Provided material below:

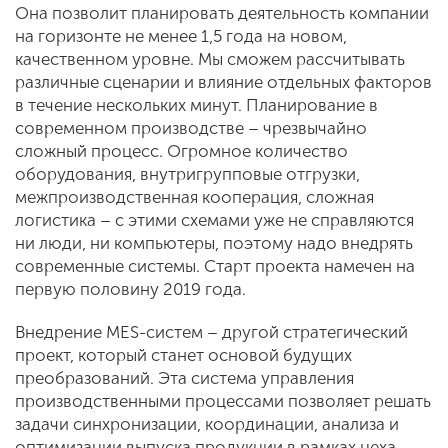
Она позволит планировать деятельность компании
на горизонте не менее 1,5 года на новом,
качественном уровне. Мы сможем рассчитывать
различные сценарии и влияние отдельных факторов
в течение нескольких минут. Планирование в
современном производстве – чрезвычайно
сложный процесс. Огромное количество
оборудования, внутригрупповые отгрузки,
межпроизводственная кооперация, сложная
логистика – с этими схемами уже не справляются
ни люди, ни компьютеры, поэтому надо внедрять
современные системы. Старт проекта намечен на
первую половину 2019 года.
Внедрение MES-систем – другой стратегический
проект, который станет основой будущих
преобразований. Эта система управления
производственными процессами позволяет решать
задачи синхронизации, координации, анализа и
оптимизации выпуска продукции в рамках цеха.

End of Provided material.

* [Description of the task] The output is the data above, repeated exactly, with pictures omitted.

* [Your solution]
Она позволит планировать деятельность компании
на горизонте не менее 1,5 года на новом,
качественном уровне. Мы сможем рассчитывать
различные сценарии и влияние отдельных факторов
в течение нескольких минут. Планирование в
современном производстве – чрезвычайно
сложный процесс. Огромное количество
оборудования, внутригрупповые отгрузки,
межпроизводственная кооперация, сложная
логистика – с этими схемами уже не справляются
ни люди, ни компьютеры, поэтому надо внедрять
современные системы. Старт проекта намечен на
первую половину 2019 года.
Внедрение MES-систем – другой стратегический
проект, который станет основой будущих
преобразований. Эта система управления
производственными процессами позволяет решать
задачи синхронизации, координации, анализа и
оптимизации выпуска продукции в рамках цеха.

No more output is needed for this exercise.